SUPPLIED INFORMATION »
========================

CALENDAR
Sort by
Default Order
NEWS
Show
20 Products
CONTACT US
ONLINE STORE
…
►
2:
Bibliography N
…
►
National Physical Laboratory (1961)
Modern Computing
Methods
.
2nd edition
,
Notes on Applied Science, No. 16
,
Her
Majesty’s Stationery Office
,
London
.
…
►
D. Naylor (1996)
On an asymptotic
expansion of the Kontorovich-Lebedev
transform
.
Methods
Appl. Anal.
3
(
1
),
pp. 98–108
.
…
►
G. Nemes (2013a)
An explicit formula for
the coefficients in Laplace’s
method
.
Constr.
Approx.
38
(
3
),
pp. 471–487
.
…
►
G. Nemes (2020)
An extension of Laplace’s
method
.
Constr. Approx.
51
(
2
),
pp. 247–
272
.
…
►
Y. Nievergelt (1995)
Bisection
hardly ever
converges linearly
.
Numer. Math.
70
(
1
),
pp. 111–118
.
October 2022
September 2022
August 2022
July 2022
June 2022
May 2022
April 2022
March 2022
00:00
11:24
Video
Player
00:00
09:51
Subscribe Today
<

========================

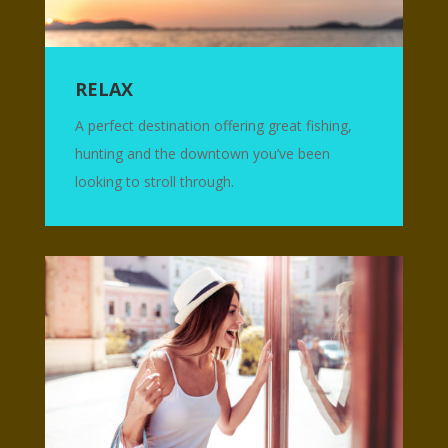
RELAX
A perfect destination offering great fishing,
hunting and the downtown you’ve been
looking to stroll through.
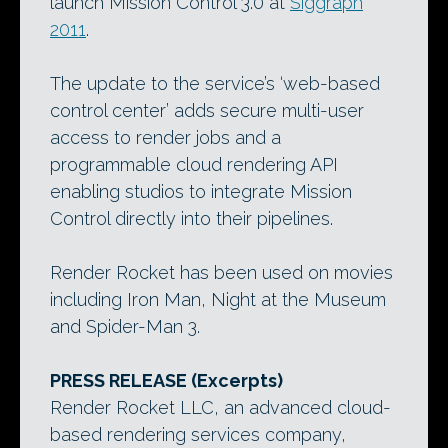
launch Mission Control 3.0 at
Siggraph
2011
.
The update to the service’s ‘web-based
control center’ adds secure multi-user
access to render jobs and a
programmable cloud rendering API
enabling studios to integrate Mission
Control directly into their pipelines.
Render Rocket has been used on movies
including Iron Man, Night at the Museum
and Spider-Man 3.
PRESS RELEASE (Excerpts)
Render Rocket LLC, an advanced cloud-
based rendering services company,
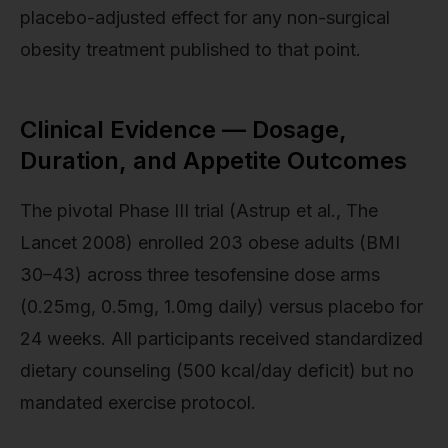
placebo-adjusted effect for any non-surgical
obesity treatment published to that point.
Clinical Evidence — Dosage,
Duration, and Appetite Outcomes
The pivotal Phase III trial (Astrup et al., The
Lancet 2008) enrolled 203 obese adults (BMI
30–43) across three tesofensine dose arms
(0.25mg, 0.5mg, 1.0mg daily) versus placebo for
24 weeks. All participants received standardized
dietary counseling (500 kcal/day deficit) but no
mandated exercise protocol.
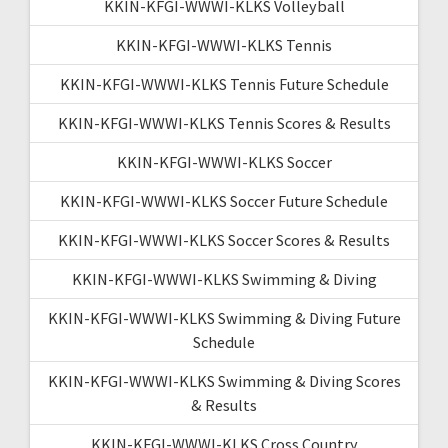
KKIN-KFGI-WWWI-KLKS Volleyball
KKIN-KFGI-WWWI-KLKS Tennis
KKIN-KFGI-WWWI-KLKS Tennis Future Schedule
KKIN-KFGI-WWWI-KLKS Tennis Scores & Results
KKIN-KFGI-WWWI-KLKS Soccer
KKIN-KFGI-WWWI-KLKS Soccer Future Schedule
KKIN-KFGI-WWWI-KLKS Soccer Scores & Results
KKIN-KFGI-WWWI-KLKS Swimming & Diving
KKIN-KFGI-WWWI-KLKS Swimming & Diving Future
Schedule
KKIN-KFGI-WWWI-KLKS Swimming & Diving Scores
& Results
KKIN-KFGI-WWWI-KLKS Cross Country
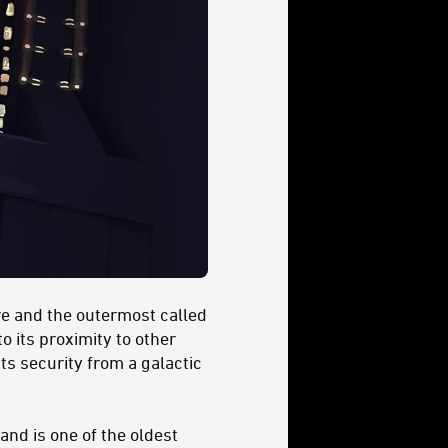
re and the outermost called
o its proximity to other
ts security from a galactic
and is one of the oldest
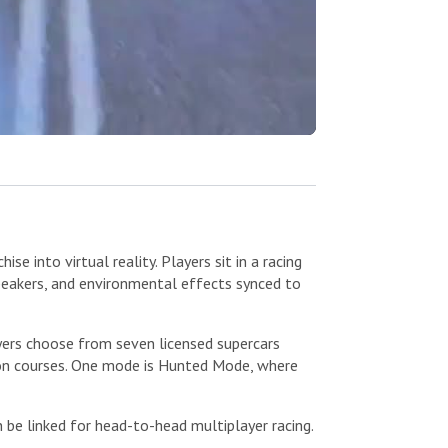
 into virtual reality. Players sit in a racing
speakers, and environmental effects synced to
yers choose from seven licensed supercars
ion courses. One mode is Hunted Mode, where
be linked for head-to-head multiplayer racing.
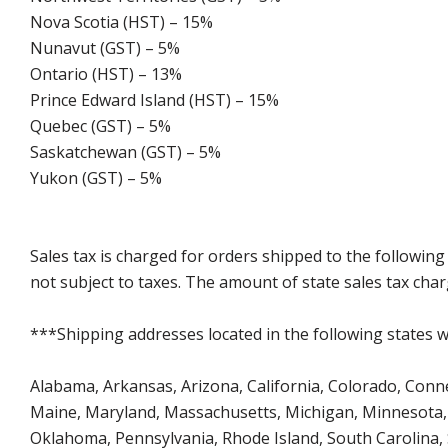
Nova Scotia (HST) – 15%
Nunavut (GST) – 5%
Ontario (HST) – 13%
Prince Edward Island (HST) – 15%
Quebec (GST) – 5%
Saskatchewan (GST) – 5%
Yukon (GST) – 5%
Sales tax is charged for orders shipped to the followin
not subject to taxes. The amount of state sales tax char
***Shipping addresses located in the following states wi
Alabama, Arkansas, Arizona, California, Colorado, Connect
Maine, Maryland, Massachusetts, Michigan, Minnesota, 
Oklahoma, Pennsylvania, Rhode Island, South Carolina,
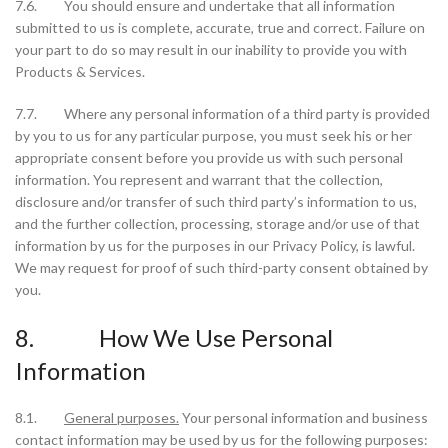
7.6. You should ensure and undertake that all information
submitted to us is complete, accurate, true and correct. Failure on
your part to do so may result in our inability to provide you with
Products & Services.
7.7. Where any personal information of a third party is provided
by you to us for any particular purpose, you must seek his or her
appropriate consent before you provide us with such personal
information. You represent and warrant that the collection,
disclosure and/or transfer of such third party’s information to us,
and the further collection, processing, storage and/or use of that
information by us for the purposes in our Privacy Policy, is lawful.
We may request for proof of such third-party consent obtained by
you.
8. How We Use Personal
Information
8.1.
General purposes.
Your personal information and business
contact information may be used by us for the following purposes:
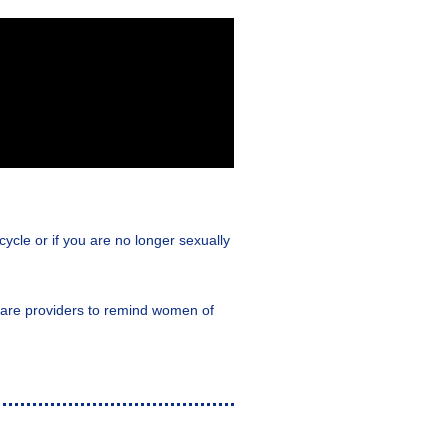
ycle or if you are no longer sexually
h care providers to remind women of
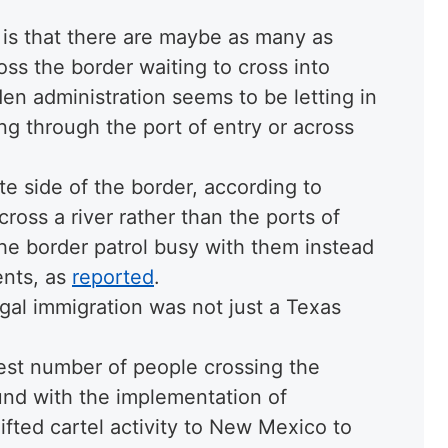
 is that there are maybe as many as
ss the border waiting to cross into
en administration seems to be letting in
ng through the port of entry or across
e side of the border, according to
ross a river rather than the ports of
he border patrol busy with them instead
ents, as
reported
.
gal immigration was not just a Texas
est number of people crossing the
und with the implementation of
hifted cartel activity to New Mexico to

========================

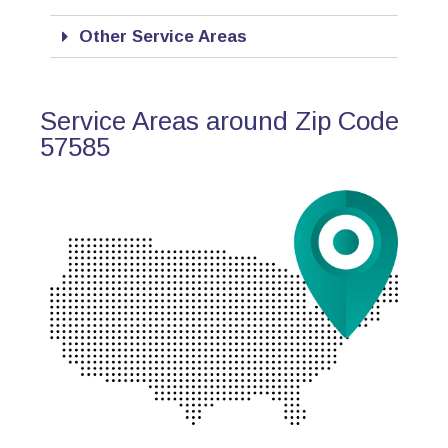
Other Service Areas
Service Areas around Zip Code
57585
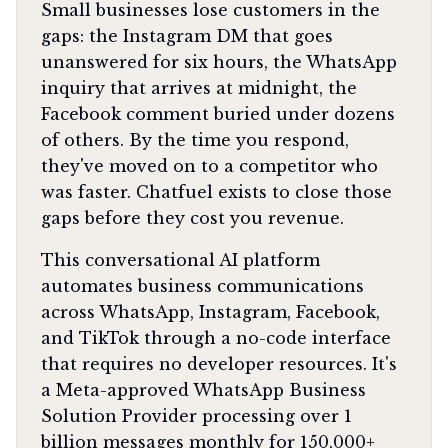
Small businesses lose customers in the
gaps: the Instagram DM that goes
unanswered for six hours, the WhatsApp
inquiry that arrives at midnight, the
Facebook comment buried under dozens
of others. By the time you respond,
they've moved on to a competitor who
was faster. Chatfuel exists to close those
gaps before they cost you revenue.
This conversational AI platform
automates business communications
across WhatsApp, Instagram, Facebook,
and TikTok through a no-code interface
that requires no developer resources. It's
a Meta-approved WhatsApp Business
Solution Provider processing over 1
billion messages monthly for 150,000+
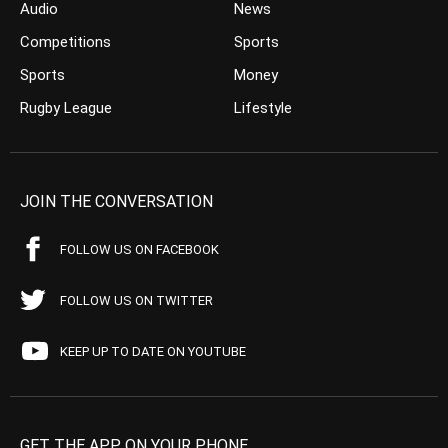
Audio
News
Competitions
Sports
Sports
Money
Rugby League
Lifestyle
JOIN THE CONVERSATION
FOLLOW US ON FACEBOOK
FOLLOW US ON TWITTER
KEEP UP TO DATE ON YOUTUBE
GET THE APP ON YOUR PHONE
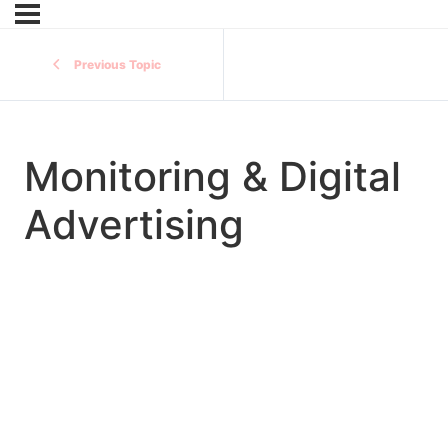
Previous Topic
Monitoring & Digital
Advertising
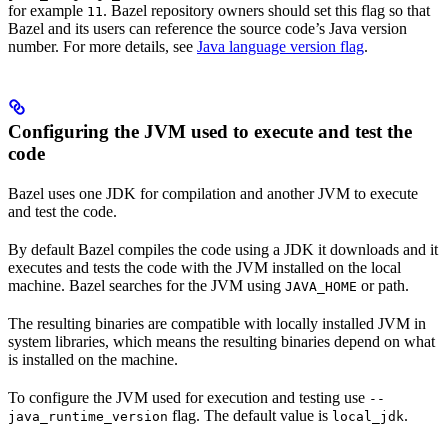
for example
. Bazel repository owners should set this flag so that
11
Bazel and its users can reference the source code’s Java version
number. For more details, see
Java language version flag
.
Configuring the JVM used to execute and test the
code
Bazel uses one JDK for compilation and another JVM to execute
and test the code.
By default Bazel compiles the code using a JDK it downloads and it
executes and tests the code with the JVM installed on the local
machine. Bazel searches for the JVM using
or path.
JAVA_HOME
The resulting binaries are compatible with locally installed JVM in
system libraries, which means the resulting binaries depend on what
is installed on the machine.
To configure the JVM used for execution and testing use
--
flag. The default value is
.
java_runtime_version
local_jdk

========================

ABOUT THIS EXERCISE » From the records above, quote only the lines running from the line with "submitted to us" to the line with "information. You represent", both lines included.

EXERCISE SOLUTION »
submitted to us is complete, accurate, true and correct. Failure on
your part to do so may result in our inability to provide you with
Products & Services.
7.7. Where any personal information of a third party is provided
by you to us for any particular purpose, you must seek his or her
appropriate consent before you provide us with such personal
information. You represent and warrant that the collection,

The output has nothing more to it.